PHP Picking tool: Snoopy trial experience

Source: Internet
Author: User
PHP Acquisition Tool: Snoopy trial experience

Snoopy is a PHP class that simulates the function of a browser and can retrieve the contents of a Web page and send a form. Snoopy the PHP version that requires your server to run correctly is above 4 and supports Pcre (Perl Compatible Regular Expressions), basic lamp service is supported.

First, some characteristics of Snoopy:

1. Fetching the content of a Web page fetch

2. Crawl the text content of the Web page (remove HTML tags) fetchtext

3. Crawl Web links, form fetchlinks Fetchform

4. Support Agent Host

5. Support Basic username/password Verification

6. Support Settings user_agent, Referer (routing), cookies and header content (header file)

7. Support browser redirection, and can control the depth of redirection

8. Can expand the link in the Web page into a high-quality URL (default)

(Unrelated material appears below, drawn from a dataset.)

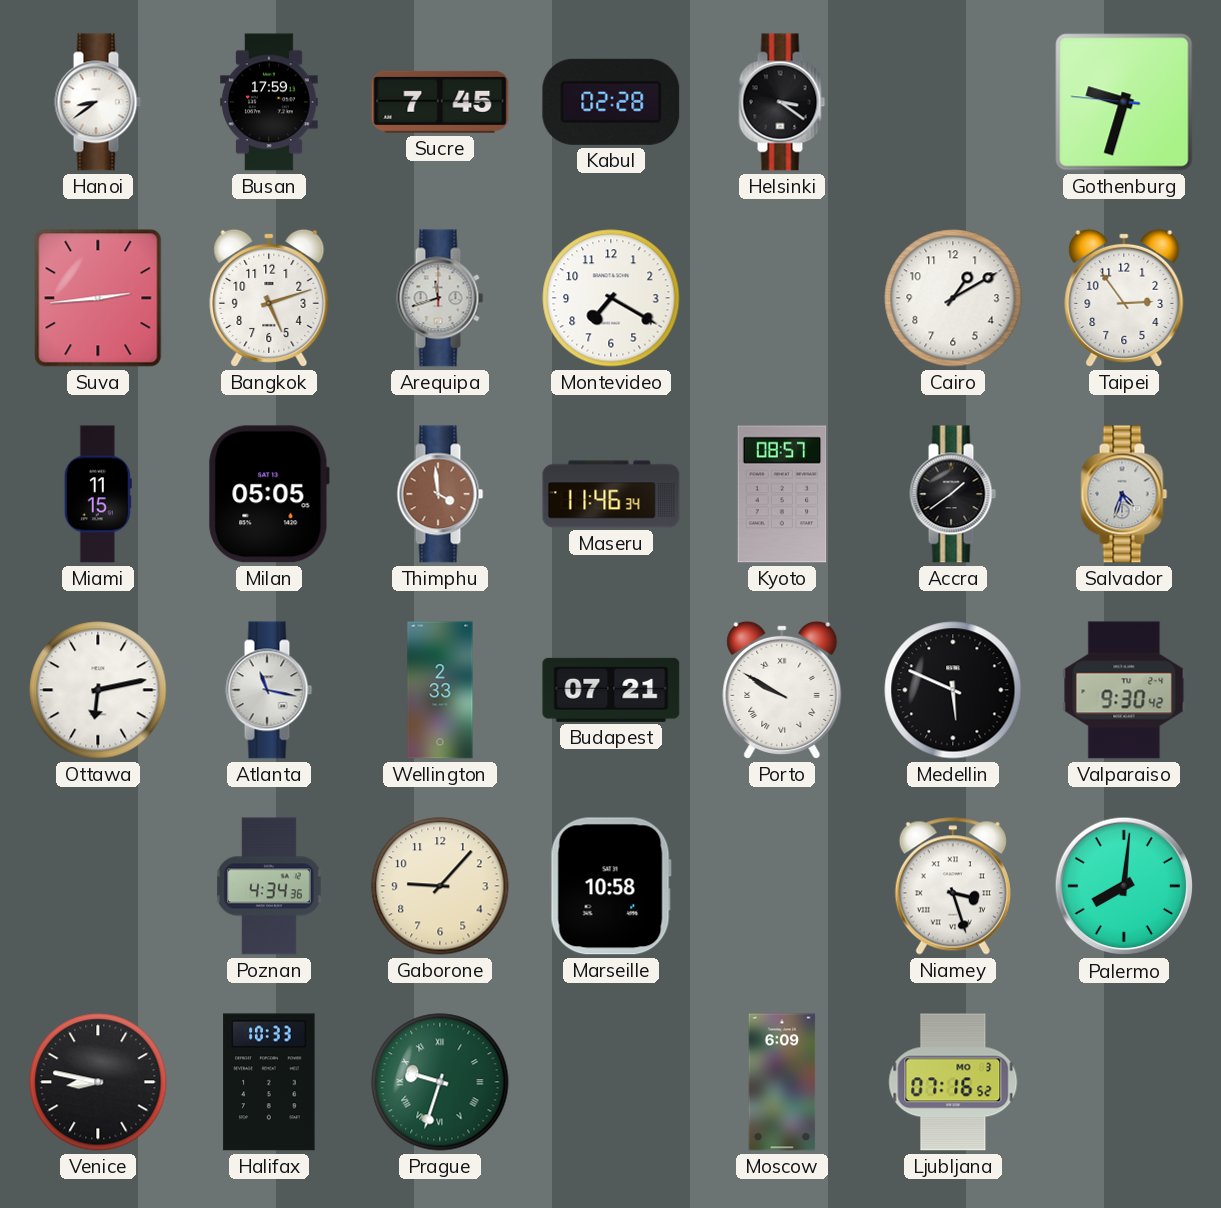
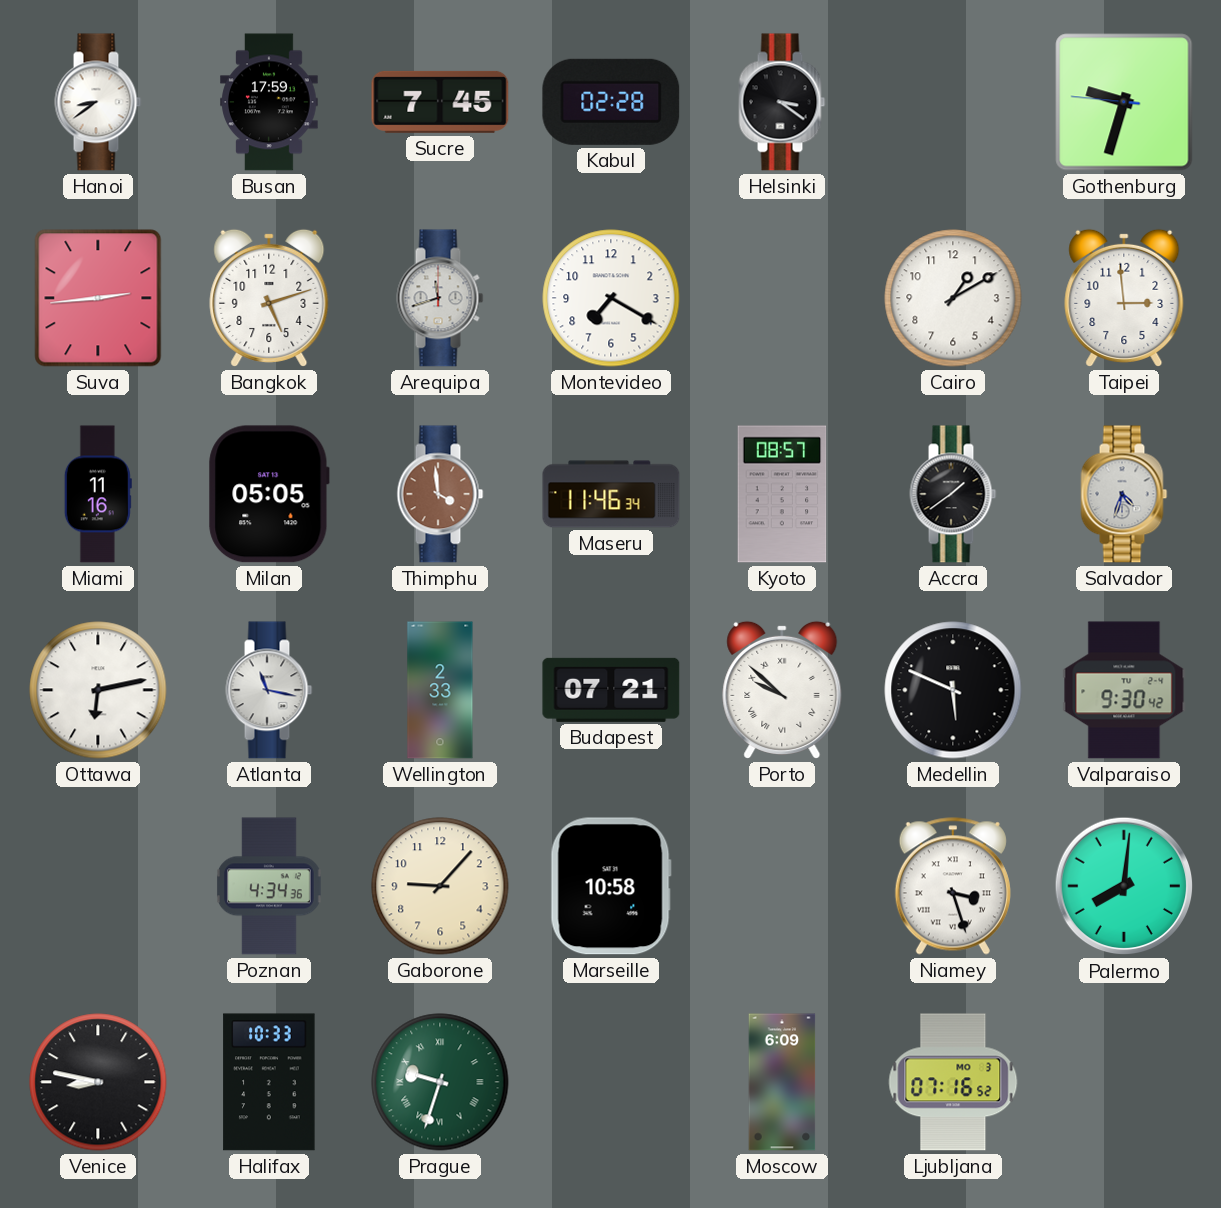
Taipei: 2:54 -> 2:59
Miami: 11:15 -> 11:16
Porto: 9:50 -> 9:52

9. Submit the data and get the return value

10. Support for tracking HTML framework

11. Support redirection of the time to pass cookies, require PHP4 above, because it is php a class, no need to support, the server does not support curl when the best choice.

Second, class method:

Fetch ($URI)
———–

This is the method used to crawl the contents of a Web page. The $URI parameter is the URL address of the crawled Web page. The results of the fetch are stored in the $this->results. If you are crawling a frame, Snoopy will track each frame back into the array and deposit it into the $this->results.

Fetchtext ($URI)
—————

This method is similar to fetch (), except that this method removes HTML tags and other unrelated data, returning only the text content in the page.

Fetchform ($URI)
—————

This method is similar to fetch (), except that this method removes HTML tags and other unrelated data and returns only the form content (form) in the Web page.

Fetchlinks ($URI)
—————-

This method is similar to fetch (), except that this method removes HTML tags and other unrelated data and only returns links to the Web page.
By default, relative links are automatically completed and converted to full URLs.

Submit ($URI, $formvars)
———————-

This method sends a confirmation form to the link address specified by the. $formvars is an array of stored form parameters.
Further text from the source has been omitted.